That is a perfectly simple matter. It has been suggested that in a multiple constituency immediately upon an election each Member in the area in question should choose the section of the constituency with which he would specially be associated. The senior Member would have first choice, and would naturally choose the part where most of his supporters would be. In the case of the death of one of the Members the ensuing by-election would take place in that section of the constituency. The alternative is to have the election for the whole area which would be more expensive, and would not perhaps correspond in every way to the result that we get at present from a by-election.

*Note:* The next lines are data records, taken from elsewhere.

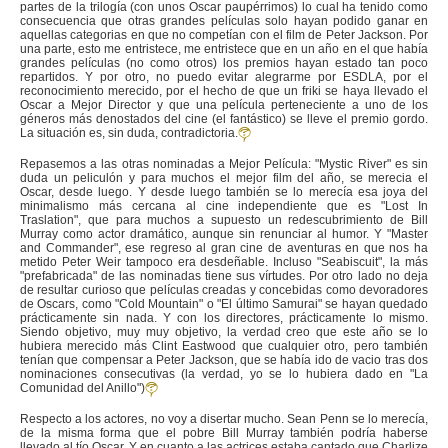
partes de la trilogía (con unos Oscar paupérrimos) lo cual ha tenido como
consecuencia que otras grandes películas solo hayan podido ganar en
aquellas categorias en que no competían con el film de Peter Jackson. Por
una parte, esto me entristece, me entristece que en un año en el que había
grandes películas (no como otros) los premios hayan estado tan poco
repartidos. Y por otro, no puedo evitar alegrarme por ESDLA, por el
reconocimiento merecido, por el hecho de que un friki se haya llevado el
Oscar a Mejor Director y que una película perteneciente a uno de los
géneros más denostados del cine (el fantástico) se lleve el premio gordo.
La situación es, sin duda, contradictoria.
Repasemos a las otras nominadas a Mejor Película: "Mystic River" es sin
duda un peliculón y para muchos el mejor film del año, se merecia el
Oscar, desde luego. Y desde luego también se lo merecía esa joya del
minimalismo más cercana al cine independiente que es "Lost In
Traslation", que para muchos a supuesto un redescubrimiento de Bill
Murray como actor dramático, aunque sin renunciar al humor. Y "Master
and Commander", ese regreso al gran cine de aventuras en que nos ha
metido Peter Weir tampoco era desdeñable. Incluso "Seabiscuit", la más
"prefabricada" de las nominadas tiene sus vírtudes. Por otro lado no deja
de resultar curioso que películas creadas y concebidas como devoradores
de Oscars, como "Cold Mountain" o "El último Samurai" se hayan quedado
prácticamente sin nada. Y con los directores, prácticamente lo mismo.
Siendo objetivo, muy muy objetivo, la verdad creo que este año se lo
hubiera merecido más Clint Eastwood que cualquier otro, pero también
tenían que compensar a Peter Jackson, que se había ido de vacio tras dos
nominaciones consecutivas (la verdad, yo se lo hubiera dado en "La
Comunidad del Anillo")
Respecto a los actores, no voy a disertar mucho. Sean Penn se lo merecía,
de la misma forma que el pobre Bill Murray también podría haberse
llevado al tío Oscar. Y en cuanto a las actrices estaba cantado que Charlize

I want, in conclusion, to ask the House to face the fact that this is not a matter which can just conveniently be put off to a happy day in the future when we or our successors reconsider the improvement of our Parliamentary institutions. There is a special reason why we ought to think of this now. It is the need of Europe, the need of this poor world of ours, our own need at Home, the need, in facing the international problems that are before us, and-our own internal and social problems, that we should have the very best contribution that every section of the community can bring to the common good. It is surely a terrible mistake to think, as some do, that when the fighting in Europe ceases, we shall be entering into a calm and quiet haven of peace. When that day comes—and may it come soon—we shall be going forth into a stormy troublous sea with dangerous reefs in its waters, and hidden rocks. We shall need all the unity that we can command. We shall need the very best services that every party and all citizens of every party can render to the common cause. If we can get that, as we may, by such a reform as this, we shall be helping not only the well-being of our country, but we shall be giving an example to other countries in Europe that need it even more. Think of the divisions that will happen in some of the countries that are being liberated or are about to be liberated from Nazi tyranny, of the need for national unity and co-operation, and how that might be helped forward by a just system of Proportional Representa- tion. If we are willing to go forward with such a reform, we shall not only secure a better basis for our own progress in the future, but be able to hand on all those advantages of the civilisation that is past and go forward to build securely the foundations for a nobler civilisation for our children in the days to come.